8.1 Limitation on Damages. Neither Party shall be liable for any indirect, incidental, special, or consequential damages, including lost profits or business, arising from this Agreement, even if advised of the possibility of such damages.
8.2 Cap on Liability. The cumulative liability of either Party for all claims arising from this Agreement shall not exceed the total fees paid by Curenta to Delenta under this Agreement in the twelve (12) months preceding the event giving rise to the claim.
9.1 Force Majeure Events. Neither Party shall be liable for delays or failures in performance due to any Force Majeure Event. The affected Party shall provide written notice to the other Party as soon as reasonably practicable, detailing the nature and anticipated duration of the Force Majeure Event.
9.2 Obligations During Force Majeure. During the occurrence of a Force Majeure Event, the affected Party shall use reasonable efforts to mitigate the impact of the event and resume performance as soon as possible.
9.3 Termination Due to Extended Force Majeure. If a Force Majeure Event prevents either Party from performing its obligations under this Agreement for a period of sixty (60) days or more, either Party may terminate this Agreement by providing written notice to the other Party.
10.1 Ownership of Intellectual Property. Each Party retains ownership of all Intellectual Property it owned or developed prior to the execution of this Agreement. Nothing in this Agreement shall be construed as transferring ownership or granting any license to the Intellectual Property of one Party to the other, except as expressly provided herein.
10.2 Grant of Limited License. To the extent necessary for the performance of this Agreement, each Party grants to the other a non-exclusive, non-transferable, revocable, limited license to use its Intellectual Property solely for the purpose of fulfilling its obligations under this Agreement.
10.3 Use of Trademarks. Neither Party shall use the trademarks, service marks, logos, or other branding elements of the other Party without the prior written consent of the owner of such Intellectual Property.

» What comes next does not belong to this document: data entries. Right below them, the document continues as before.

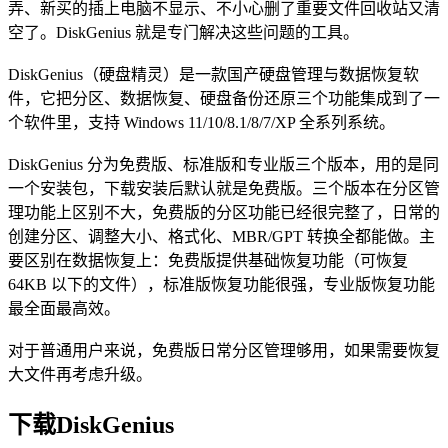
弄、新买的插上电脑不显示、不小心删了重要文件回收站又清
空了。DiskGenius 就是专门解决这些问题的工具。
DiskGenius（硬盘精灵）是一款国产硬盘管理与数据恢复软
件，它把分区、数据恢复、硬盘备份还原三个功能集成到了一
个软件里，支持 Windows 11/10/8.1/8/7/XP 全系列系统。
DiskGenius 分为免费版、标准版和专业版三个版本，用的是同
一个安装包，下载安装后默认就是免费版。三个版本在分区管
理功能上区别不大，免费版的分区功能已经很完整了，日常的
创建分区、调整大小、格式化、MBR/GPT 转换全都能做。主
要区别在数据恢复上：免费版提供基础恢复功能（可恢复
64KB 以下的文件），标准版恢复功能很强，专业版恢复功能
最全面最高效。
对于普通用户来说，免费版日常分区管理够用，如果需要恢复
大文件再考虑升级。
下载DiskGenius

11.1 Entire Agreement. This Agreement, including any schedules, exhibits, and amendments hereto, constitutes the entire agreement between the Parties with respect to the subject matter hereof and supersedes all prior agreements, negotiations, understandings, or representations, whether written or oral, related to the subject matter hereof.11.2 Amendments. No modification or amendment of this Agreement shall be valid unless it is in writing and signed by authorized representatives of both Parties.11.3 Assignment. Neither Party may assign or transfer its rights or obligations under this Agreement without the prior written consent of the other Party, except in connection with a merger, acquisition, or sale of all or substantially all of the assets of the assigning Party. Any attempted assignment in violation of this provision shall be void.11.4 Governing Law. This Agreement shall be governed by and construed in accordance with the laws of the State of California, without regard to its conflict of law principles.11.5 Dispute Resolution. Any dispute arising out of or related to this Agreement shall be resolved through binding arbitration administered by the American Arbitration Association (AAA) in accordance with its Commercial Arbitration Rules. The arbitration shall take place in California, and the arbitrator’s decision shall be final and binding on the Parties.11.6 Severability. If any provision of this Agreement is found to be invalid, illegal, or unenforceable, such provision shall be deemed modified to the extent necessary to make it enforceable, and the remaining provisions of this Agreement shall continue in full force and effect.11.7 Waiver. The failure of either Party to enforce any right or provision of this Agreement shall not constitute a waiver of such right or provision.11.8 Relationship of the Parties. The Parties are independent contractors, and nothing in this Agreement shall be construed to create any partnership, joint venture, agency, or employment relationship between the Parties.